Task instructions:
Return each entry below word for word, leaving out any image.

** Dataset content follows **

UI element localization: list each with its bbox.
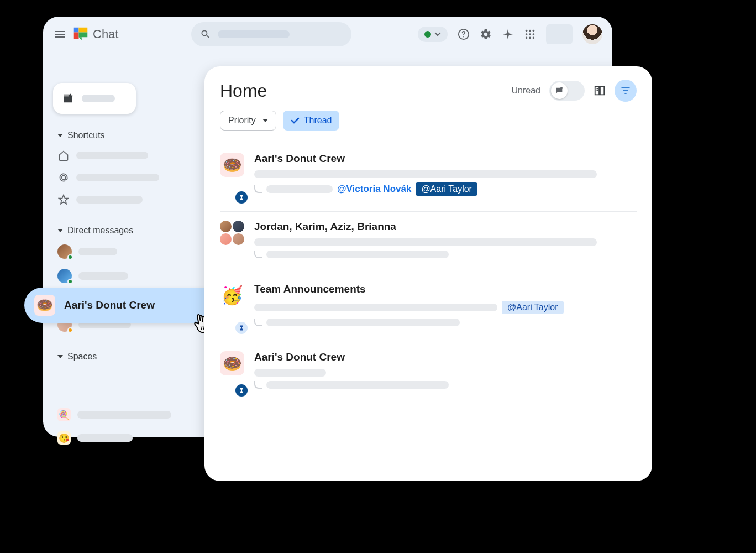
svg-rect-1 [79, 28, 88, 33]
svg-point-10 [529, 33, 531, 35]
home-icon [57, 149, 70, 161]
reply-icon [254, 381, 262, 389]
split-view-icon[interactable] [594, 85, 606, 97]
dm-item[interactable] [53, 265, 213, 286]
thread-badge-icon [235, 191, 248, 204]
status-dropdown[interactable] [418, 27, 448, 42]
thread-badge-icon [235, 322, 248, 334]
unread-label: Unread [512, 86, 540, 96]
avatar [57, 244, 72, 259]
svg-point-11 [533, 33, 535, 35]
svg-rect-2 [74, 33, 79, 39]
svg-point-15 [62, 176, 66, 180]
mention-chip[interactable]: @Aari Taylor [502, 301, 564, 314]
apps-grid-icon[interactable] [524, 28, 536, 40]
svg-point-5 [463, 36, 464, 38]
svg-point-16 [560, 87, 563, 89]
svg-rect-18 [600, 87, 604, 95]
svg-point-14 [533, 37, 535, 39]
status-active-icon [424, 31, 431, 38]
chat-bubble-icon [555, 86, 564, 95]
svg-rect-0 [74, 28, 79, 33]
check-icon [291, 116, 300, 125]
thread-title: Aari's Donut Crew [254, 153, 637, 165]
mention-chip[interactable]: @Aari Taylor [416, 182, 477, 196]
svg-point-12 [526, 37, 528, 39]
app-name: Chat [93, 27, 118, 41]
gear-icon[interactable] [480, 28, 492, 40]
svg-point-13 [529, 37, 531, 39]
thread-item[interactable]: 🍩 Aari's Donut Crew [220, 342, 637, 404]
space-item[interactable]: 😘 [53, 428, 213, 448]
svg-point-9 [526, 33, 528, 35]
thread-chip[interactable]: Thread [283, 111, 340, 131]
page-title: Home [220, 81, 267, 101]
user-avatar[interactable] [582, 24, 602, 44]
group-avatar [220, 221, 244, 245]
new-chat-button[interactable] [53, 83, 136, 114]
thread-item[interactable]: 🍩 Aari's Donut Crew @Victoria Novák @Aar… [220, 144, 637, 212]
menu-icon[interactable] [53, 28, 66, 41]
thread-chip-label: Thread [304, 116, 332, 126]
sparkle-icon[interactable] [502, 28, 514, 40]
at-icon [57, 171, 70, 184]
chevron-down-icon [434, 31, 441, 38]
org-switcher[interactable] [546, 24, 573, 44]
topbar: Chat [43, 17, 612, 52]
space-avatar: 🍭 [57, 408, 71, 421]
filter-button[interactable] [615, 80, 637, 102]
sidebar: Shortcuts Direct messages [53, 83, 213, 448]
selected-space-label: Aari's Donut Crew [64, 299, 155, 311]
thread-title: Jordan, Karim, Aziz, Brianna [254, 221, 637, 233]
spaces-section-header[interactable]: Spaces [53, 349, 213, 364]
thread-item[interactable]: Jordan, Karim, Aziz, Brianna [220, 212, 637, 274]
space-item[interactable]: 🍭 [53, 405, 213, 425]
mention-link[interactable]: @Victoria Novák [337, 184, 411, 195]
search-placeholder [218, 30, 290, 38]
donut-icon: 🍩 [220, 153, 244, 177]
app-logo[interactable]: Chat [73, 27, 118, 42]
thread-title: Aari's Donut Crew [254, 351, 637, 363]
thread-title: Team Announcements [254, 283, 637, 295]
chevron-down-icon [57, 355, 63, 358]
new-chat-label-placeholder [82, 95, 115, 102]
thread-badge-icon [235, 384, 248, 397]
dm-section-header[interactable]: Direct messages [53, 223, 213, 238]
svg-rect-3 [79, 33, 88, 38]
search-input[interactable] [191, 22, 351, 46]
svg-point-8 [533, 30, 535, 32]
star-icon [57, 194, 70, 206]
dm-item[interactable] [53, 241, 213, 262]
donut-icon: 🍩 [220, 351, 244, 375]
unread-toggle[interactable] [549, 81, 585, 101]
shortcuts-title: Shortcuts [67, 131, 105, 140]
thread-item[interactable]: 🥳 Team Announcements @Aari Taylor [220, 274, 637, 342]
reply-icon [254, 319, 262, 326]
shortcut-home[interactable] [53, 146, 213, 165]
donut-icon: 🍩 [34, 295, 55, 316]
chevron-down-icon [262, 119, 268, 122]
reply-icon [254, 251, 262, 258]
reply-icon [254, 185, 262, 193]
space-avatar: 😘 [57, 431, 71, 445]
spaces-title: Spaces [67, 352, 97, 362]
priority-chip[interactable]: Priority [220, 111, 276, 131]
shortcut-mentions[interactable] [53, 168, 213, 187]
chevron-down-icon [57, 134, 63, 137]
priority-chip-label: Priority [228, 116, 256, 126]
avatar [57, 269, 72, 283]
help-icon[interactable] [458, 28, 470, 40]
shortcuts-section-header[interactable]: Shortcuts [53, 128, 213, 143]
chevron-down-icon [57, 229, 63, 232]
main-panel: Home Unread Priority Thread 🍩 [204, 66, 652, 481]
shortcut-starred[interactable] [53, 190, 213, 209]
svg-point-6 [526, 30, 528, 32]
party-emoji-icon: 🥳 [220, 283, 244, 307]
filter-icon [620, 85, 631, 96]
svg-point-7 [529, 30, 531, 32]
dm-title: Direct messages [67, 226, 133, 236]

** End of Dataset content **

Task output:
UI element localization: list each with its bbox.
svg-rect-1 [79, 28, 88, 33]
svg-point-10 [529, 33, 531, 35]
home-icon [57, 149, 70, 161]
reply-icon [254, 381, 262, 389]
split-view-icon[interactable] [594, 85, 606, 97]
dm-item[interactable] [53, 265, 213, 286]
thread-badge-icon [235, 191, 248, 204]
status-dropdown[interactable] [418, 27, 448, 42]
thread-badge-icon [235, 322, 248, 334]
unread-label: Unread [512, 86, 540, 96]
avatar [57, 244, 72, 259]
svg-point-11 [533, 33, 535, 35]
svg-rect-2 [74, 33, 79, 39]
svg-point-15 [62, 176, 66, 180]
mention-chip[interactable]: @Aari Taylor [502, 301, 564, 314]
apps-grid-icon[interactable] [524, 28, 536, 40]
svg-point-5 [463, 36, 464, 38]
svg-point-16 [560, 87, 563, 89]
svg-rect-18 [600, 87, 604, 95]
svg-point-14 [533, 37, 535, 39]
status-active-icon [424, 31, 431, 38]
chat-bubble-icon [555, 86, 564, 95]
svg-rect-0 [74, 28, 79, 33]
check-icon [291, 116, 300, 125]
thread-title: Aari's Donut Crew [254, 153, 637, 165]
mention-chip[interactable]: @Aari Taylor [416, 182, 477, 196]
svg-point-12 [526, 37, 528, 39]
app-name: Chat [93, 27, 118, 41]
gear-icon[interactable] [480, 28, 492, 40]
svg-point-13 [529, 37, 531, 39]
thread-item[interactable]: 🍩 Aari's Donut Crew [220, 342, 637, 404]
space-item[interactable]: 😘 [53, 428, 213, 448]
svg-point-9 [526, 33, 528, 35]
thread-chip[interactable]: Thread [283, 111, 340, 131]
page-title: Home [220, 81, 267, 101]
user-avatar[interactable] [582, 24, 602, 44]
group-avatar [220, 221, 244, 245]
new-chat-button[interactable] [53, 83, 136, 114]
thread-item[interactable]: 🍩 Aari's Donut Crew @Victoria Novák @Aar… [220, 144, 637, 212]
menu-icon[interactable] [53, 28, 66, 41]
thread-chip-label: Thread [304, 116, 332, 126]
sparkle-icon[interactable] [502, 28, 514, 40]
at-icon [57, 171, 70, 184]
chevron-down-icon [434, 31, 441, 38]
org-switcher[interactable] [546, 24, 573, 44]
topbar: Chat [43, 17, 612, 52]
space-avatar: 🍭 [57, 408, 71, 421]
filter-button[interactable] [615, 80, 637, 102]
sidebar: Shortcuts Direct messages [53, 83, 213, 448]
selected-space-label: Aari's Donut Crew [64, 299, 155, 311]
thread-title: Jordan, Karim, Aziz, Brianna [254, 221, 637, 233]
spaces-section-header[interactable]: Spaces [53, 349, 213, 364]
thread-item[interactable]: Jordan, Karim, Aziz, Brianna [220, 212, 637, 274]
space-item[interactable]: 🍭 [53, 405, 213, 425]
mention-link[interactable]: @Victoria Novák [337, 184, 411, 195]
search-placeholder [218, 30, 290, 38]
donut-icon: 🍩 [220, 153, 244, 177]
app-logo[interactable]: Chat [73, 27, 118, 42]
thread-title: Aari's Donut Crew [254, 351, 637, 363]
thread-title: Team Announcements [254, 283, 637, 295]
chevron-down-icon [57, 355, 63, 358]
new-chat-label-placeholder [82, 95, 115, 102]
thread-badge-icon [235, 384, 248, 397]
dm-section-header[interactable]: Direct messages [53, 223, 213, 238]
svg-rect-3 [79, 33, 88, 38]
search-input[interactable] [191, 22, 351, 46]
svg-point-8 [533, 30, 535, 32]
star-icon [57, 194, 70, 206]
dm-item[interactable] [53, 241, 213, 262]
donut-icon: 🍩 [220, 351, 244, 375]
unread-toggle[interactable] [549, 81, 585, 101]
shortcuts-title: Shortcuts [67, 131, 105, 140]
thread-item[interactable]: 🥳 Team Announcements @Aari Taylor [220, 274, 637, 342]
reply-icon [254, 319, 262, 326]
shortcut-home[interactable] [53, 146, 213, 165]
donut-icon: 🍩 [34, 295, 55, 316]
chevron-down-icon [262, 119, 268, 122]
reply-icon [254, 251, 262, 258]
reply-icon [254, 185, 262, 193]
space-avatar: 😘 [57, 431, 71, 445]
spaces-title: Spaces [67, 352, 97, 362]
priority-chip[interactable]: Priority [220, 111, 276, 131]
shortcut-mentions[interactable] [53, 168, 213, 187]
chevron-down-icon [57, 134, 63, 137]
priority-chip-label: Priority [228, 116, 256, 126]
avatar [57, 269, 72, 283]
help-icon[interactable] [458, 28, 470, 40]
shortcuts-section-header[interactable]: Shortcuts [53, 128, 213, 143]
chevron-down-icon [57, 229, 63, 232]
main-panel: Home Unread Priority Thread 🍩 [204, 66, 652, 481]
shortcut-starred[interactable] [53, 190, 213, 209]
svg-point-6 [526, 30, 528, 32]
party-emoji-icon: 🥳 [220, 283, 244, 307]
filter-icon [620, 85, 631, 96]
svg-point-7 [529, 30, 531, 32]
dm-title: Direct messages [67, 226, 133, 236]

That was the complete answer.